Du 19 au 20 septembre, la Philharmonie de Paris va vivre un week-end au rythme des Beatles, revisités par Keren Ann, Rover, Brad Mehldau ou le Quatuor Debussy, soit deux figures de la pop, un jazzman aventurier et des musiciens classique eux aussi sans frontières. Pour Rover, cet événement prouve que le quatuor de Liverpool est une "nourriture qui reste éternelle" pour tout musicien malgré leur séparation qui date maintenant de 50 ans, comme il l’a confié à l’AFP.

Idem pour Christophe Collette, premier violon du Quatuor Debussy, qui s’amuse de "rendre hommage au plus célèbre quatuor anglais" :

"Ils ont commencé il y a 60 ans, se sont arrêtés il y a 50 ans et leur musique a traversé les décennies sans aucun problème. Dans 50 ans, ils seront toujours d’actualité, ça confirme que ce sont des génies."

Pour Keren Ann, les "Fab Four" font "partie des meubles". Mais jusqu’ici, elle s’était bien gardée de décortiquer leurs progressions harmoniques. Cette dernière, au chant et à la guitare, sera accompagnée par un pianiste et un trompettiste pour raconter "des anecdotes sur les Beatles entre les chansons" choisies.

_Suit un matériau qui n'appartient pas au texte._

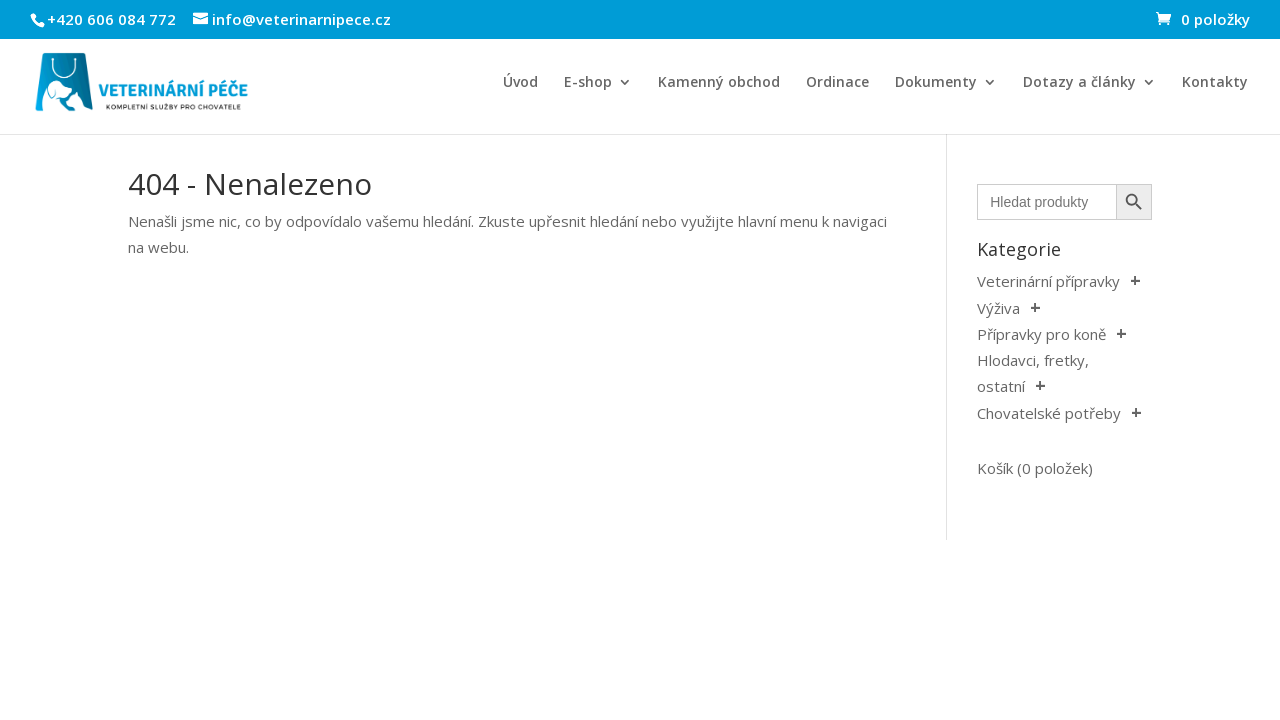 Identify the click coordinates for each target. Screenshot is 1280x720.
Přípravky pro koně (1041, 334)
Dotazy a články (1079, 83)
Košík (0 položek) (1035, 468)
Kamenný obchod (719, 83)
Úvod (520, 83)
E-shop (588, 83)
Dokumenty (936, 83)
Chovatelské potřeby (1049, 413)
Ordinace (837, 83)
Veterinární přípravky (1048, 281)
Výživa (998, 308)
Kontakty (1215, 83) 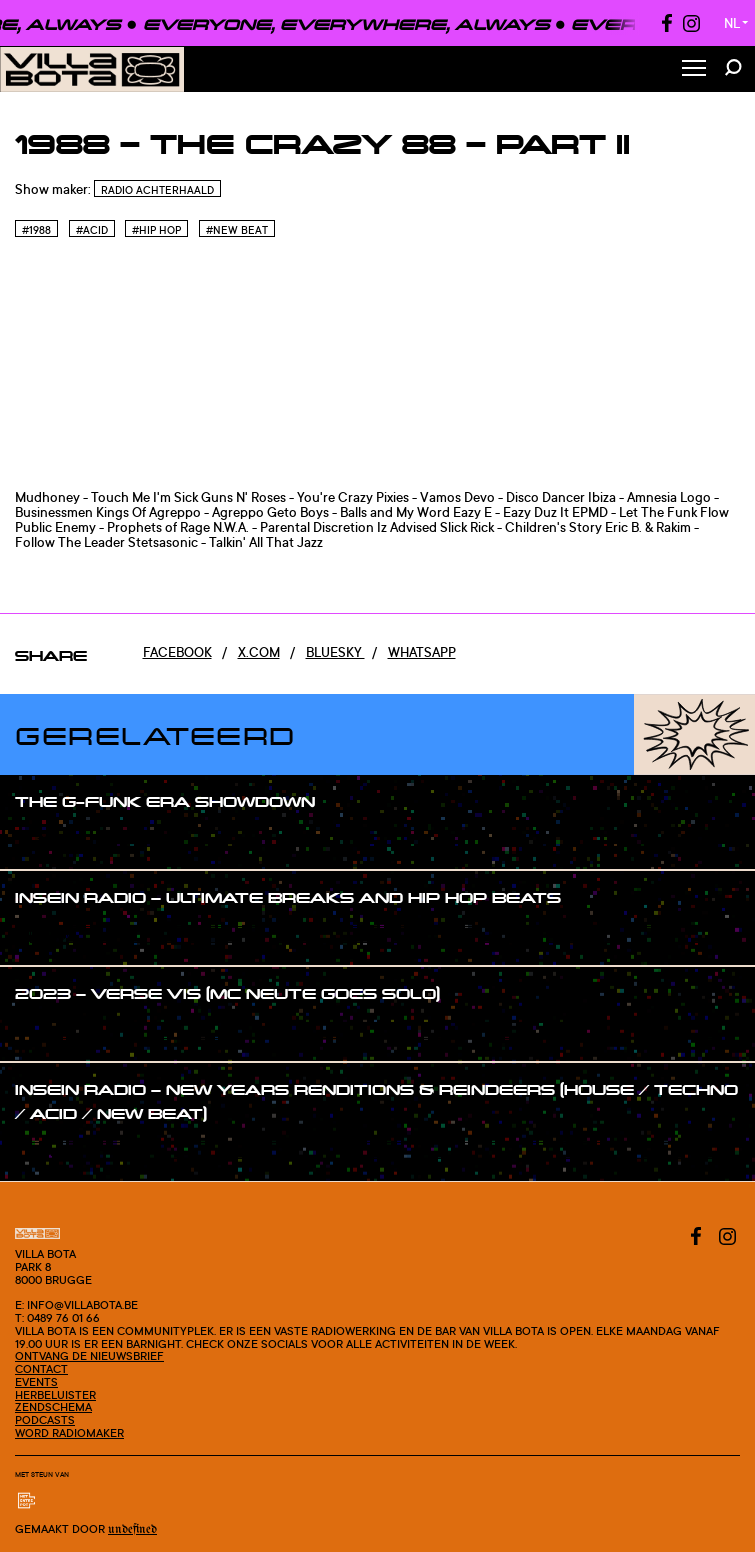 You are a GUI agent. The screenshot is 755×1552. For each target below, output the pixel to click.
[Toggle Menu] (694, 69)
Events (36, 1382)
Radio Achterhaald (157, 190)
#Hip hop (156, 230)
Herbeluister (55, 1395)
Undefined (132, 1529)
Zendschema (53, 1407)
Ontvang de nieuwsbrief (89, 1356)
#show (56, 840)
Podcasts (45, 1420)
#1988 (36, 230)
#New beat (237, 230)
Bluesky (335, 652)
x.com (259, 652)
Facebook (177, 652)
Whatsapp (422, 652)
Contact (41, 1369)
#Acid (92, 230)
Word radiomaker (69, 1433) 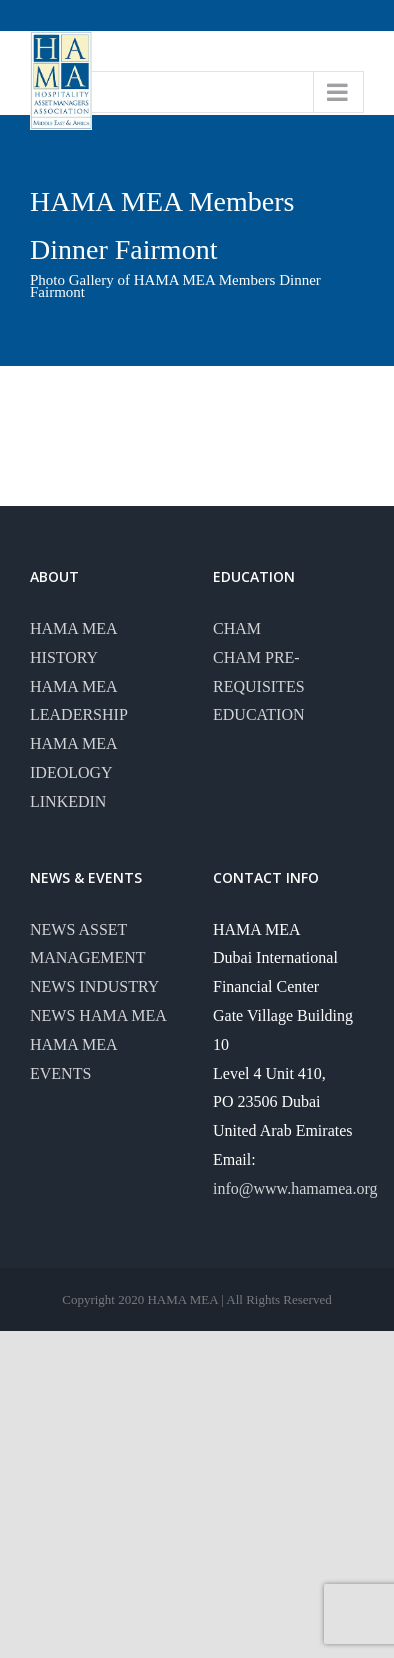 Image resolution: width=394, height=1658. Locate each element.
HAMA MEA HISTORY (73, 643)
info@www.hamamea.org (295, 1188)
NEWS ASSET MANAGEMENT (88, 944)
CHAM (237, 628)
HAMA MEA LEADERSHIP (79, 701)
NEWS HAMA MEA (98, 1015)
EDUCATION (259, 714)
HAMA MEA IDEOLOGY (73, 758)
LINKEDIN (68, 801)
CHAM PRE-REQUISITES (259, 672)
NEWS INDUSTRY (94, 986)
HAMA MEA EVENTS (73, 1059) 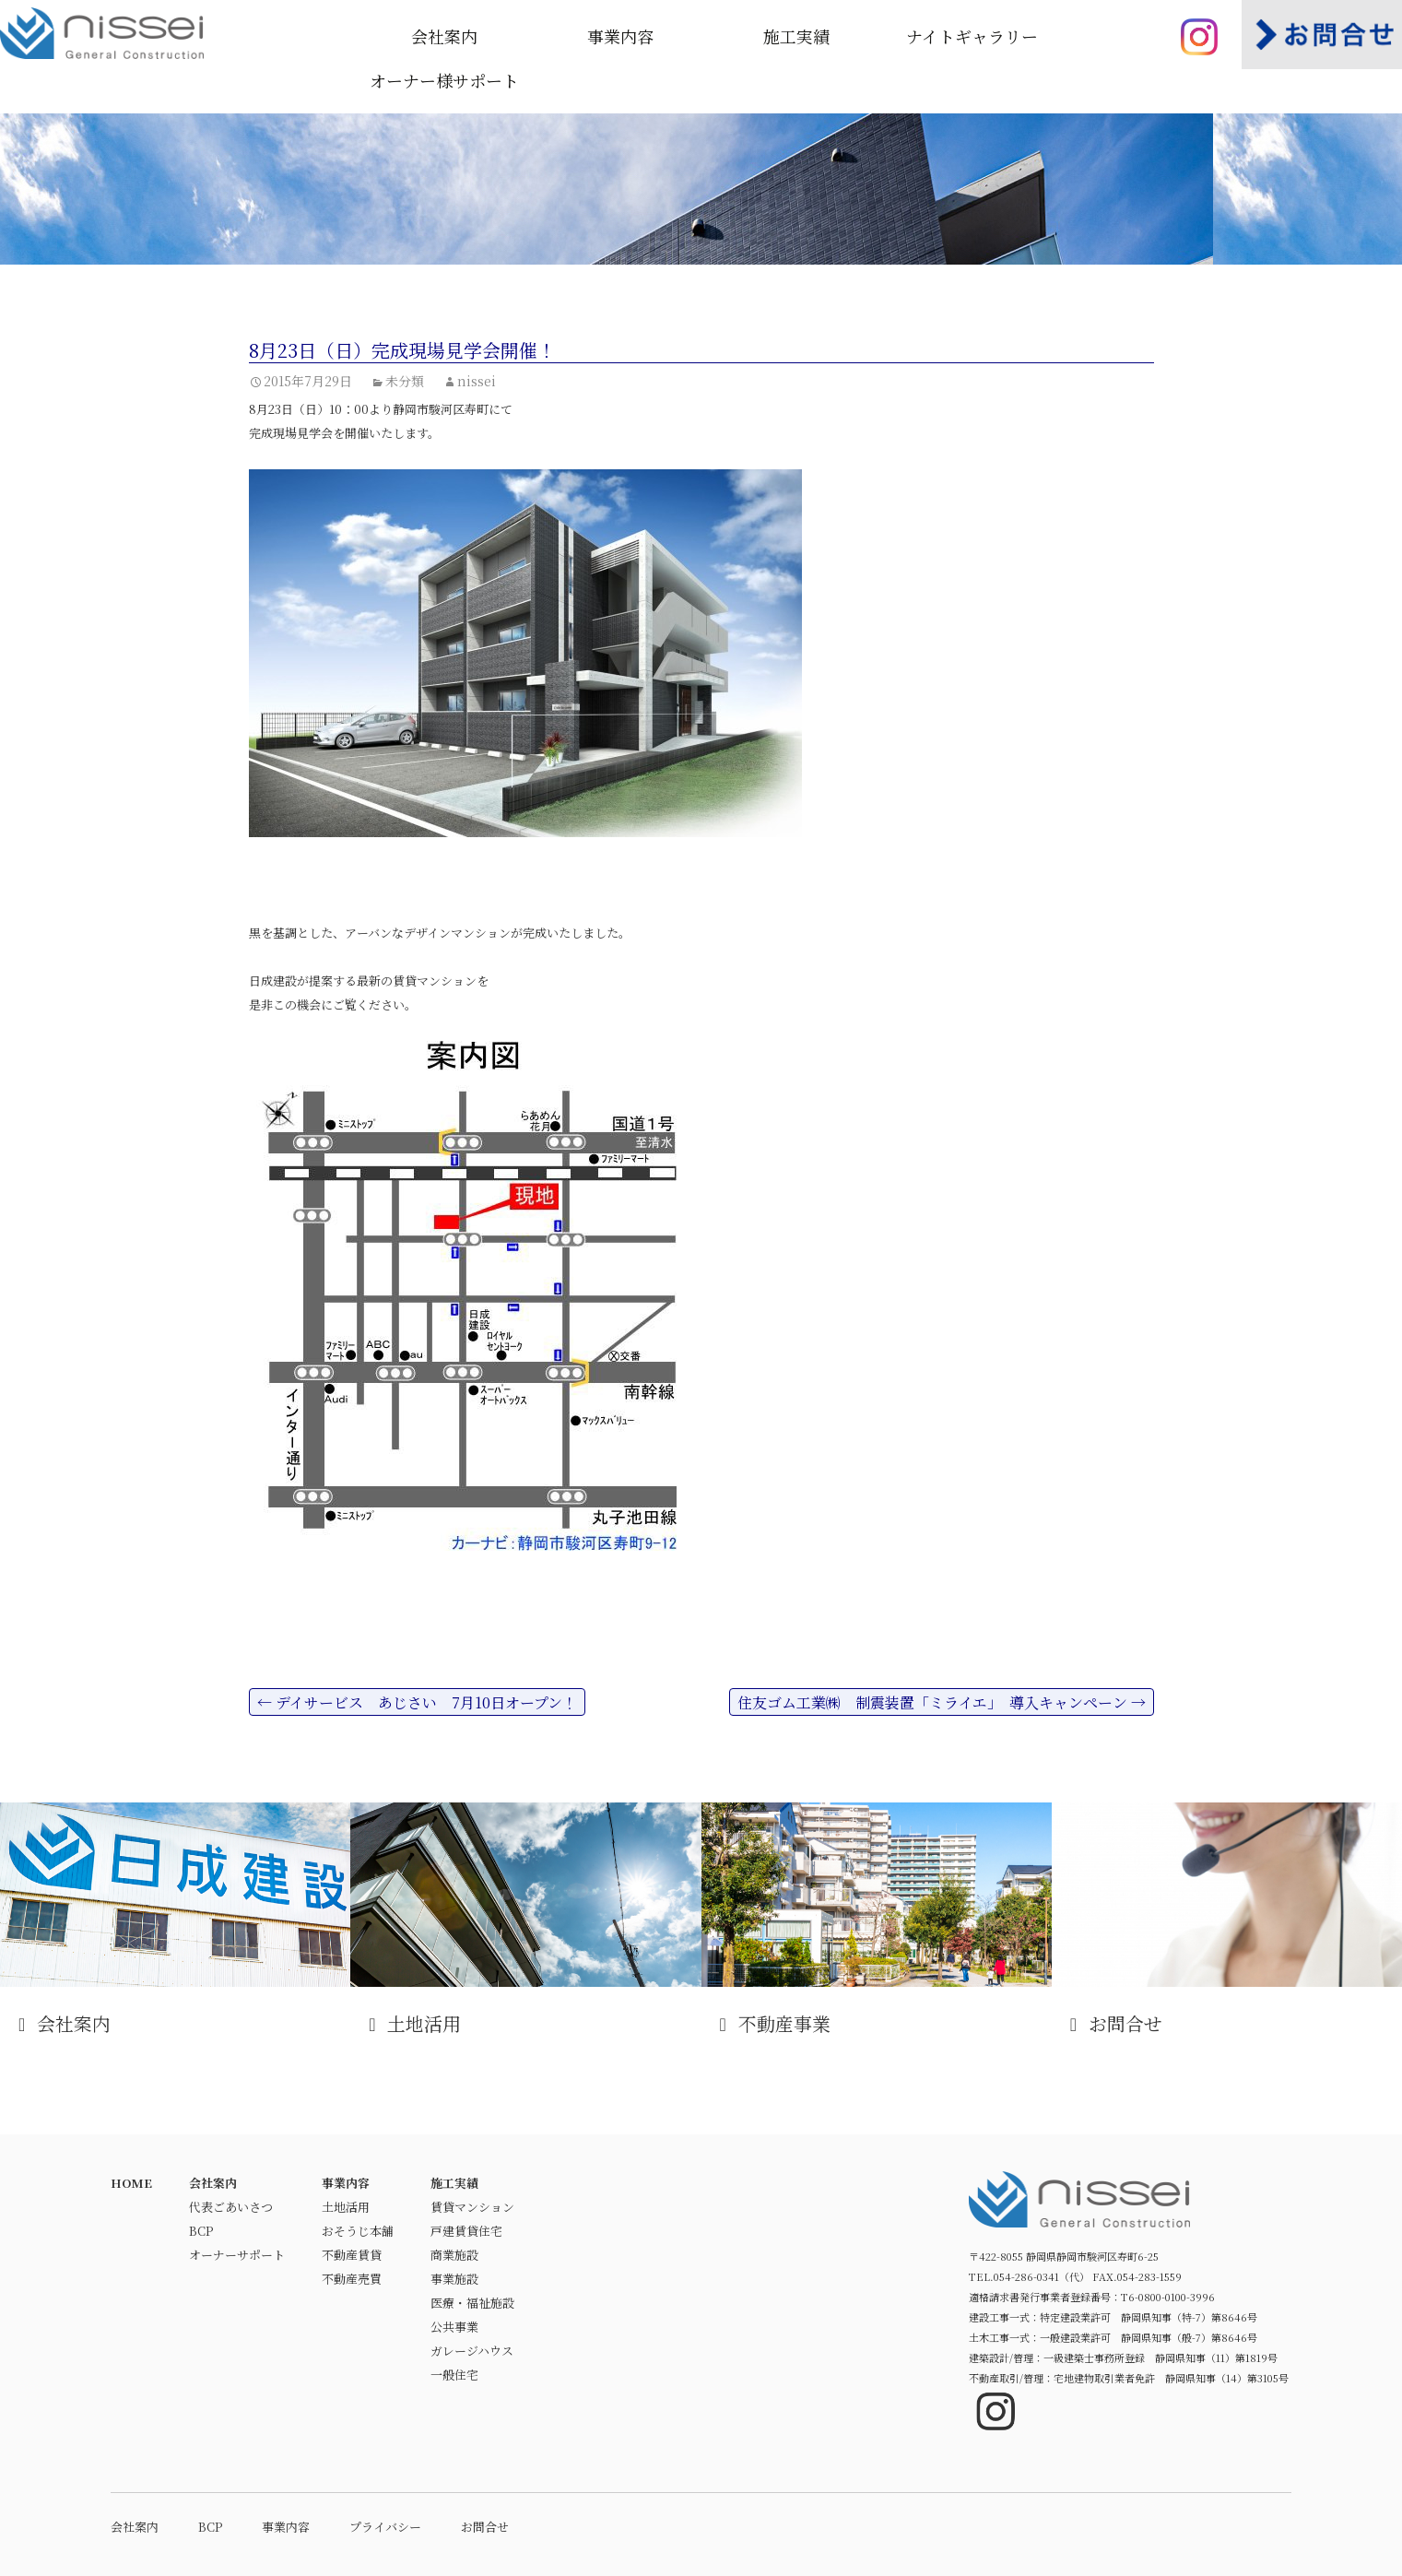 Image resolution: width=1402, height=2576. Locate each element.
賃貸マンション (472, 2207)
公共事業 (454, 2326)
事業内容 (620, 36)
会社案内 (444, 36)
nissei (476, 381)
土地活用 (525, 1919)
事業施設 (454, 2278)
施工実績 (796, 36)
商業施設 (454, 2254)
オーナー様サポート (444, 80)
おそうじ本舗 (358, 2230)
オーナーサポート (237, 2254)
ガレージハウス (471, 2350)
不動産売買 (352, 2278)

Rover, qui s’était déjà attaqué à Sgt. Pepper’s Lonely Hearts Club Band à la Maison de la Radio, jouera cette fois l’album Revolver :

"Je vais le jouer tout seul, pour rester sur l’os de la musique. De toute façon, il était inutile de rentrer en concurrence avec les Beatles (rires). On avait l’impression d’un nouveau groupe pour chacun de leur album."

Une relecture de l’œuvre

"On ne va pas faire les Beatles comme eux le faisaient, ce serait peine perdue", prévient Christophe Collette. Le Quatuor Debussy jouera seul ou avec un orchestre de chambre, retranscrivant les Beatles de façon littérale ou suivant les pas de Peter Breiner. Ce compositeur-chef d’orchestre avait atteint les sommets des ventes avec Beatles Go Baroque, un album où John, Paul, George et Ringo sonnaient comme Haendel ou Vivaldi.

Le week-end Beatles tombe "à un moment lunaire", comme le dit Keren Ann, en raison du contexte sanitaire. Pour la Philharmonie, en pleine zone rouge, les contraintes sont établies : un siège sur deux sauf couples ou groupes constitués, masques obligatoires pour le public, gel hydroalcoolique aux entrées ou encore absence de vestiaire. Les artistes feront deux représentations au lieu d’une pour contenter un maximum de spectateurs.

Pour la petite anecdote, Keren Ann et le Quatuor Debussy étaient ensemble sur scène – les cordes des seconds accompagnant l’autrice-compositrice – pour leur dernier concert pré-confinement qui remonte au 12 mars dernier.

Ce concert inédit vise à "faire vivre la culture" tout en apportant un peu de légèreté à "cette période difficile et pleine d’espoir", pendant laquelle les musiciens répètent qu’ils resteront "fragiles et hypersensibles face à la situation".